UO law professor Michelle McKinley’s paper “Illicit Intimacies and Fractional Freedoms: Slavery, Legal Activism and Ecclesiastical Courts in Colonial Lima” is now available online in the Spring 2010 issue of CSWS Research Matters. CSWS supported McKinley’s work with a 2009 Faculty Research Grant.
“My work situates enslaved women as legal agents who simultaneously occupied multiple identities as mistresses, workers, wives, mothers, wet nurses, and domestics that conditioned their experience of slavery. Despite the variable outcomes of their lawsuits, I show how enslaved women used channels of affection and sexuality to access freedom and prevent the generational transmission of enslavement to their children.
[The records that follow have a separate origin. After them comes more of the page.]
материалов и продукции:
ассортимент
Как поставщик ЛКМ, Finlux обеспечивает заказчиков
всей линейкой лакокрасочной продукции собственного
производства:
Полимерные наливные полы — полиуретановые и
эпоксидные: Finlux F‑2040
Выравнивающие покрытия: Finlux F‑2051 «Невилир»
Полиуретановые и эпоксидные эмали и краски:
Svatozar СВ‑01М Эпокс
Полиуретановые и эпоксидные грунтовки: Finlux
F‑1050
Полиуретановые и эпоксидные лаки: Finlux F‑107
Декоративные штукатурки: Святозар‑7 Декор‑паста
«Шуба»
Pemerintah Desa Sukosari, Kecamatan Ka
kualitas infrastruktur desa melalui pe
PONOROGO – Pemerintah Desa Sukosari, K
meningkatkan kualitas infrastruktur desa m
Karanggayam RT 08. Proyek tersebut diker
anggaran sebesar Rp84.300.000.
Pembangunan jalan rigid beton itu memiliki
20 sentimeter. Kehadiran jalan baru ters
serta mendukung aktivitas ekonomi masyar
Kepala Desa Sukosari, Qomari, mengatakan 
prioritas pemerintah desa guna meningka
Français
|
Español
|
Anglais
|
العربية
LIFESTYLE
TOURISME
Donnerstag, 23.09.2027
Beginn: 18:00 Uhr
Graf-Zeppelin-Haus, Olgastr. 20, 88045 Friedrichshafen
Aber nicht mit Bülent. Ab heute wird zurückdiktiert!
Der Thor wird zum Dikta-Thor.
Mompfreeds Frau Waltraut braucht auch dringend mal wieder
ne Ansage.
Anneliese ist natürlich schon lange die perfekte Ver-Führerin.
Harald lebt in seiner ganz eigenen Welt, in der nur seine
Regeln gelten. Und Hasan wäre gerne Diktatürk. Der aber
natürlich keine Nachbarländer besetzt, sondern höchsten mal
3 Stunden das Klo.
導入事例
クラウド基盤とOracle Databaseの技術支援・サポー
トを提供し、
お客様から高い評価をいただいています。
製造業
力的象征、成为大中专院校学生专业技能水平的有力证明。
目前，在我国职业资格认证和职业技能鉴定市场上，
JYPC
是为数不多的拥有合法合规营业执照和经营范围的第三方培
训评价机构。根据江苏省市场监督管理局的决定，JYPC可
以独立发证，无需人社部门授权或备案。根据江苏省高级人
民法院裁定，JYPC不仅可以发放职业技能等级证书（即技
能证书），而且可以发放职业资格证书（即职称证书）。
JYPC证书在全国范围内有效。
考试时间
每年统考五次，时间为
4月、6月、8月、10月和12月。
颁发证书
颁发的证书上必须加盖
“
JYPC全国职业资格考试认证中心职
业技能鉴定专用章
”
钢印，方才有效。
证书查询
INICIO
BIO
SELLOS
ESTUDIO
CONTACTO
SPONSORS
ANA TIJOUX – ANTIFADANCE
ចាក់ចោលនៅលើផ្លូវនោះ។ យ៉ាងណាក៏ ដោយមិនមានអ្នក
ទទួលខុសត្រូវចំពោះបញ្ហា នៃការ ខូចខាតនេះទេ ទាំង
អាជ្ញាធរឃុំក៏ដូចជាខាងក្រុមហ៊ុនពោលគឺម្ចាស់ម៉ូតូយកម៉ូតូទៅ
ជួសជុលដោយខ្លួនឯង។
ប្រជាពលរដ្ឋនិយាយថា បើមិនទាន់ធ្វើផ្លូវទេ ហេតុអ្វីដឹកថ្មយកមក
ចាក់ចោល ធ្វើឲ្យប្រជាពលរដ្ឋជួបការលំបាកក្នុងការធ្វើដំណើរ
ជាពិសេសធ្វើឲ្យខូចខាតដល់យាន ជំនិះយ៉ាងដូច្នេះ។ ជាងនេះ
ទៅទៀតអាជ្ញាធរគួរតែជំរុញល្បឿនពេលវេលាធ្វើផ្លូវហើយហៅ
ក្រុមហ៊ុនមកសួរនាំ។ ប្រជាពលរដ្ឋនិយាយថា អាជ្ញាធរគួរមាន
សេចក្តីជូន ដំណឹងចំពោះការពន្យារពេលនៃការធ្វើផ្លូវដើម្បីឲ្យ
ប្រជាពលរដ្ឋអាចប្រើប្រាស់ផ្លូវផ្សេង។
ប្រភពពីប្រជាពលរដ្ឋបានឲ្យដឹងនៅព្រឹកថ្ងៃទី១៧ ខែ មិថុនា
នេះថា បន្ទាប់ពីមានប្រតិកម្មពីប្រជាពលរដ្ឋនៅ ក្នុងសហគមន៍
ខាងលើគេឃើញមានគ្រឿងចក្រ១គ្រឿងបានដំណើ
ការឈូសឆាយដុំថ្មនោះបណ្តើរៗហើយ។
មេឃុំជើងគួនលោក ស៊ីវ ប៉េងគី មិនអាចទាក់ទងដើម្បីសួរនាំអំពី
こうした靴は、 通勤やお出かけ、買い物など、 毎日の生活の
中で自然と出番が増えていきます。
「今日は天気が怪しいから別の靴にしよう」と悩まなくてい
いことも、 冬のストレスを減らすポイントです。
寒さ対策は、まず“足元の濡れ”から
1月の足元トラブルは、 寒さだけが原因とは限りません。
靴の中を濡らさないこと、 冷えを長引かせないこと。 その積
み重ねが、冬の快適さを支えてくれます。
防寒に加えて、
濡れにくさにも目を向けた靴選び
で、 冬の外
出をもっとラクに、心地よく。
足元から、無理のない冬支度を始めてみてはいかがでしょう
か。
Although attentive to the overarching oppressive structures of slavery, my project reveals instances in the lives of enslaved women when they acted as subjects other than human property.
“More broadly, a review of the voluminous amounts of slave litigation demonstrates that access to courts indubitably affected the construction of colonial slaveholding societies, potentially constrained the repressive behavior of slave owners, and afforded the enslaved a measure of autonomy over their lives in bondage. A retrospective look at these proceedings tells us how litigants and their advocates strategically exploited the rhetorical power of liberty within the courts, even when their lived realities were decidedly unfree and unequal,” McKinley writes.